Stored data:

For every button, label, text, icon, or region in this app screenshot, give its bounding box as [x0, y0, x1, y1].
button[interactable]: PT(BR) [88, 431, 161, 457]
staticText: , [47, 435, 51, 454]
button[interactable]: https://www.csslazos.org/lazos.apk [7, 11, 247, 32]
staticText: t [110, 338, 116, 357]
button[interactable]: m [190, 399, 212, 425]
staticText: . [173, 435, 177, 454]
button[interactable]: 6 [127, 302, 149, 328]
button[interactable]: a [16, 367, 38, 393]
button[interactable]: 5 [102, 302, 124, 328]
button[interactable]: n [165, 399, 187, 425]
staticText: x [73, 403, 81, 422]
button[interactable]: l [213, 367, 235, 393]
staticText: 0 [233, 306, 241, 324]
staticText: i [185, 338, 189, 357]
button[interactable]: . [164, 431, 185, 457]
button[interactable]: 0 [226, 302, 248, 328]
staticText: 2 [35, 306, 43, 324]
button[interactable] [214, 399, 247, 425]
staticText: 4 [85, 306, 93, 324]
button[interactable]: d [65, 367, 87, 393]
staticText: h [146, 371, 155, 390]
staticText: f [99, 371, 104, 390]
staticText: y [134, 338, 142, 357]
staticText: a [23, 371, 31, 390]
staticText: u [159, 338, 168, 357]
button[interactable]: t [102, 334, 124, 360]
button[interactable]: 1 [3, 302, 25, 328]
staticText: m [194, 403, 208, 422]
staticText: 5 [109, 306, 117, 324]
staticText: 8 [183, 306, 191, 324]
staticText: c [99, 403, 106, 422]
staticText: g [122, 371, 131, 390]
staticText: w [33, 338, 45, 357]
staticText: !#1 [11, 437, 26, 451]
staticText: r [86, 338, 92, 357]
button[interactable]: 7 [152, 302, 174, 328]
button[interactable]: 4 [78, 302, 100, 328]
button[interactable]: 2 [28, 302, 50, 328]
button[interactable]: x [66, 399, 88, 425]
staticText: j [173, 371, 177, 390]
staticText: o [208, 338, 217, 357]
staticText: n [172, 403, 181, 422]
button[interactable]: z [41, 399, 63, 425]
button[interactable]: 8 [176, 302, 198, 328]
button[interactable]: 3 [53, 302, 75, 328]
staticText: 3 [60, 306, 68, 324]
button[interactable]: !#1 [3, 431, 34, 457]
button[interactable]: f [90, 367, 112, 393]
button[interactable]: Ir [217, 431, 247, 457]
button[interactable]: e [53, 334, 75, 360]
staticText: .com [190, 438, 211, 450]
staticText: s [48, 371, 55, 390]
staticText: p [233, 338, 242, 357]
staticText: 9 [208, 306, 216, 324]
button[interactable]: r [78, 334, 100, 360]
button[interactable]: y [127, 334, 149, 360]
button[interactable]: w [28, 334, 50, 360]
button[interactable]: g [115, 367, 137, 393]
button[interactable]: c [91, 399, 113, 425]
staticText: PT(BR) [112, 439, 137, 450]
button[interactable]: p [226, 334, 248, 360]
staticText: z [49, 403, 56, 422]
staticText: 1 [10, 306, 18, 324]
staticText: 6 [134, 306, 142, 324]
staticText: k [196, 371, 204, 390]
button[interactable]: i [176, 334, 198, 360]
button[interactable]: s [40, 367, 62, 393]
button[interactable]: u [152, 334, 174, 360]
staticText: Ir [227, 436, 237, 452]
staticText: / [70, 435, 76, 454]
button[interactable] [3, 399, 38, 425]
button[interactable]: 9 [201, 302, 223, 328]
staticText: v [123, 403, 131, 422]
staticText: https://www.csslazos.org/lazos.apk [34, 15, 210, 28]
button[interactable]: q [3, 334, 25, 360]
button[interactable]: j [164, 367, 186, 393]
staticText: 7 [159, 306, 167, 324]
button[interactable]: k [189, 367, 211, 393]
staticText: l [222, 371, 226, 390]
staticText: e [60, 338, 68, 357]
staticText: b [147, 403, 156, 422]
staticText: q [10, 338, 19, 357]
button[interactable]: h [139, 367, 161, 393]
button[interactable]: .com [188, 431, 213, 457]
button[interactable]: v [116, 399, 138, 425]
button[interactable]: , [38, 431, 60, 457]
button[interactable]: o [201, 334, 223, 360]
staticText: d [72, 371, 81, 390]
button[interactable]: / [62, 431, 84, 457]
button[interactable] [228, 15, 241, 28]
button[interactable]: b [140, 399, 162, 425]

...

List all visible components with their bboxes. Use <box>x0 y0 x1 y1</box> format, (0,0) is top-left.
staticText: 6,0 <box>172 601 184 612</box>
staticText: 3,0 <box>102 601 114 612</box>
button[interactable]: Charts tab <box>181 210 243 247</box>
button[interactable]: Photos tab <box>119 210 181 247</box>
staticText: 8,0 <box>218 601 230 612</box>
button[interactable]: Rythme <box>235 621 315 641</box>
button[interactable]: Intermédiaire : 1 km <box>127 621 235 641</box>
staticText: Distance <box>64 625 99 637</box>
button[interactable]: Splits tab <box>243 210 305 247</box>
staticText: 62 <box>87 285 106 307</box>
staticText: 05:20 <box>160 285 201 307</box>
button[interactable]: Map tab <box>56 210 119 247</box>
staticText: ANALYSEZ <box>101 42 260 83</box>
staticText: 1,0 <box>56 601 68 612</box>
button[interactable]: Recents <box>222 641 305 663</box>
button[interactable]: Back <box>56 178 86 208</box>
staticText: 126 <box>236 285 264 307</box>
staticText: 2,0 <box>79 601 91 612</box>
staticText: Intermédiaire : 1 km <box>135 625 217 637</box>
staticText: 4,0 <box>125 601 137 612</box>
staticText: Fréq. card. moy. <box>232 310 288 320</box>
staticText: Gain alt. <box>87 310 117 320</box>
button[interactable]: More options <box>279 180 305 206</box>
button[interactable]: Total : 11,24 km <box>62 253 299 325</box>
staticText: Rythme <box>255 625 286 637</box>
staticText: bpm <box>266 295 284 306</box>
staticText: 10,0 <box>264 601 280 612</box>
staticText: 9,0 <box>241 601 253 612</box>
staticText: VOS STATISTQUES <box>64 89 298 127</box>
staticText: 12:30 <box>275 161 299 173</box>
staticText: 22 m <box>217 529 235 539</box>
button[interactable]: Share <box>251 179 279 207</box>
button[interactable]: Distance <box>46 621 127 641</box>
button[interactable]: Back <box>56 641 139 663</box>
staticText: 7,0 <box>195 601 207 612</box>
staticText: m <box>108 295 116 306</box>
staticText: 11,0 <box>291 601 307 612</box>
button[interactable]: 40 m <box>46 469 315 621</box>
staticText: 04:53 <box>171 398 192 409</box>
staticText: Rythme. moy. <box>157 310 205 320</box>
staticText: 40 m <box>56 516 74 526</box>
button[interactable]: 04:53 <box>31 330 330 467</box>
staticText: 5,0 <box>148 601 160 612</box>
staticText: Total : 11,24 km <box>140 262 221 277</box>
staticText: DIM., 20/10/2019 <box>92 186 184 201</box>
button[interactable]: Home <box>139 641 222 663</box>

--

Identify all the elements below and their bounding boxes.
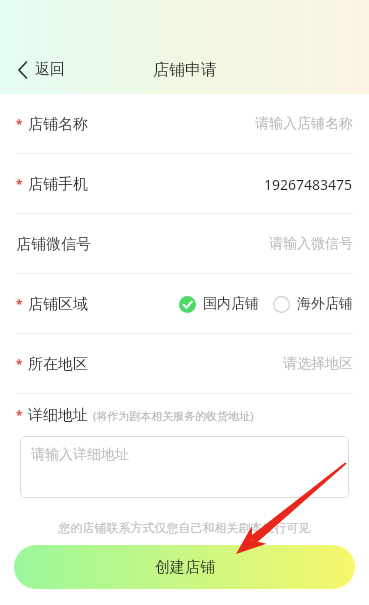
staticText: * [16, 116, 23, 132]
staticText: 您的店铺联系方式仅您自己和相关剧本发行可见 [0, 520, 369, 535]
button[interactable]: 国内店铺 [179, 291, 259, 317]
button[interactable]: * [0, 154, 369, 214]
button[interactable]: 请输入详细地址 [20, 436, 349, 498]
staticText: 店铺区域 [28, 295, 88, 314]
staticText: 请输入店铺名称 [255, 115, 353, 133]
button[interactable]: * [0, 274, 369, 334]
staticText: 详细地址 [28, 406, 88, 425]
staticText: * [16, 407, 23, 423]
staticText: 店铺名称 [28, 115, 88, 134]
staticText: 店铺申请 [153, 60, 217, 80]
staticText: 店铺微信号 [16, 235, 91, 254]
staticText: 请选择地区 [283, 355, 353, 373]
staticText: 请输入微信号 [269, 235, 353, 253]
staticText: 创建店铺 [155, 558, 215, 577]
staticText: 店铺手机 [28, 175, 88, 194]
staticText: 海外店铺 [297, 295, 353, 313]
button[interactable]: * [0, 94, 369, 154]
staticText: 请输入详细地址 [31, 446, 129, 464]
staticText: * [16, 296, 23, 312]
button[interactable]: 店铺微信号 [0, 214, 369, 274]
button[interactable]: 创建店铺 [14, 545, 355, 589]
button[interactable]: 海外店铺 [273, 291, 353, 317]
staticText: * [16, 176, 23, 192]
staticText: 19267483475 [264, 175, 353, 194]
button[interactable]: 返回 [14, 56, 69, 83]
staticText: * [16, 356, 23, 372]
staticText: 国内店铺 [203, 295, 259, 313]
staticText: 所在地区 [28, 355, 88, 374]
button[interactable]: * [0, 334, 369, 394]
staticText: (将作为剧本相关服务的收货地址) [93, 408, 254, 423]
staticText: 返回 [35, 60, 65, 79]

What to do:
Look through the entries, and return every line that the word "Back" appears in.

Response to the task:
button[interactable]: Back <box>56 178 86 208</box>
button[interactable]: Back <box>56 641 139 663</box>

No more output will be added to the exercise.